IPG Focuses on Performance After SEC Rebuff

NEW YORK Embattled Interpublic Group today said it would focus on enhancing shareholder value and improving operating performance on the heels of a denial by the Securities and Exchange Commission to reject IPG’s request to block a sale proposal put forth by a company investor.

The SEC yesterday said it would not act to keep a proposal by shareholder Charles Miller off the proxy for IPG’s 2005 annual meeting. That proposal could lead to a referendum this fall on whether to sell the company.

In a brief statement today, IPG said, “Our primary responsibility is to enhance shareholder value and we regularly review all options that might achieve this end. In order to maximize shareholder value, our best current course of action continues to be resolving financial reporting issues and improving operating performance by focusing on key assets and resources.”

In a research note, Lauren Fine Rich, who follows IPG at Merrill Lynch, said she found it “difficult to see the value of a sale.”

She went on to say, “We found that IPG cannot be sold at a price above or equal to yesterday’s closing price [$11.05, down 22 cents]. In addition, financial results for the company could be restated downward.”

Fine also argued against a breakup, saying, “It would be imprudent to sell individual businesses as we think IPG could be disadvantaged by offering less marketing services capabilities than its peers.”

IPG last week disclosed that the latest company restatement is due, in part, to “violations of laws,” the “misappropriation of assets,” “inappropriate customer charges” and “falsified books and records.”

Weak financial controls are one thing; the specter of a more serious breach at the company leaves it vulnerable to difficulties ranging from a possible rash of new shareholder lawsuits to potential repercussions from clients at its operating units [Adweek, Sept. 19].
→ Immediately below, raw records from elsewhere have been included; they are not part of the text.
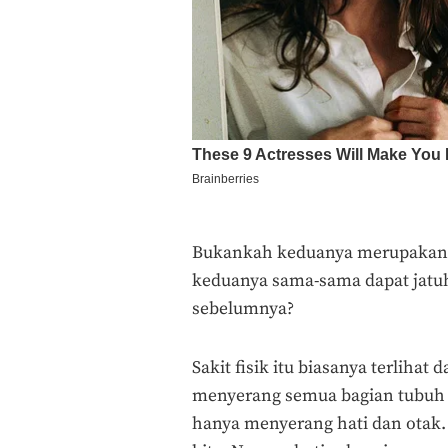
Bukankah keduanya merupakan 
keduanya sama-sama dapat jatuh 
sebelumnya?
Sakit fisik itu biasanya terliha
menyerang semua bagian tubuh k
hanya menyerang hati dan otak. 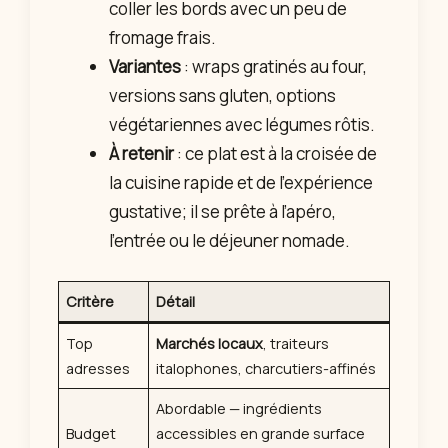
coller les bords avec un peu de
fromage frais.
Variantes
: wraps gratinés au four,
versions sans gluten, options
végétariennes avec légumes rôtis.
À retenir
: ce plat est à la croisée de
la cuisine rapide et de l’expérience
gustative; il se prête à l’apéro,
l’entrée ou le déjeuner nomade.
Critère
Détail
Top
Marchés locaux
, traiteurs
adresses
italophones, charcutiers-affinés
Abordable — ingrédients
Budget
accessibles en grande surface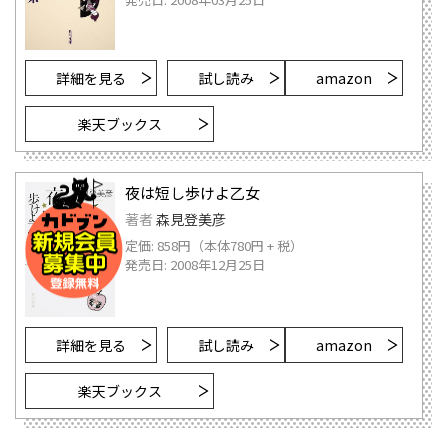
詳細を見る
試し読み
amazon
楽天ブックス
夜は短し歩けよ乙女
著者
森見登美彦
定価: 858円（本体780円 + 税）
発売日: 2008年12月25日
詳細を見る
試し読み
amazon
楽天ブックス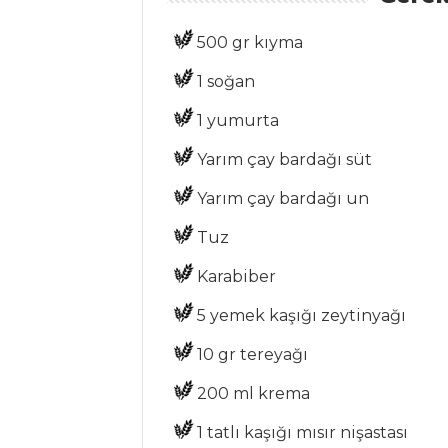
MEZELER
500 gr kıyma
Midye Dolma
1 soğan
Çemen
ÇİĞ KARİDES
1 yumurta
Yarım çay bardağı süt
Mezeler Tüm
Tarifleri
Yarım çay bardağı un
Tuz
SEBZE
Karabiber
YEMEKLERI
5 yemek kaşığı zeytinyağı
Bademli Brüksel
Lahanası
10 gr tereyağı
Kinoalı Girit
200 ml krema
Kabağı
1 tatlı kaşığı mısır nişastası
Kuşkonmazlı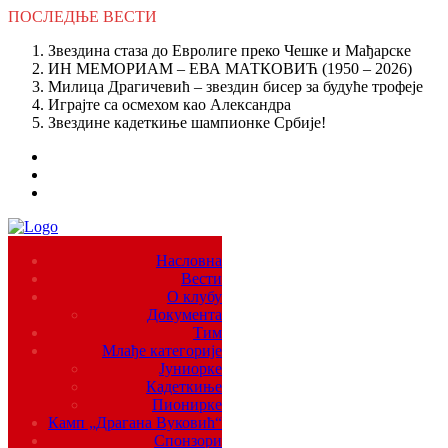
ПОСЛЕДЊЕ
ВЕСТИ
Звездина стаза до Евролиге преко Чешке и Мађарске
ИН МЕМОРИАМ – ЕВА МАТКОВИЋ (1950 – 2026)
Милица Драгичевић – звездин бисер за будуће трофеје
Играјте са осмехом као Александра
Звездине кадеткиње шампионке Србије!
Насловна
Вести
О клубу
Документа
Тим
Млађе категорије
Јуниорке
Кадеткиње
Пионирке
Камп „Драгана Вуковић“
Спонзори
The SEC has been investigating the company’s accounting practices since 2003. Last Thursday, IPG said it will restate earnings for 2000-04, due to problems in accounting for revenue, acquisitions and lease expenses. It will be the third restatement in three years at the No. 3 agency holding company. The amount involved will be revealed by Sept. 30, with the company admitting last week that the “impact on our results of operations for all periods will be material.”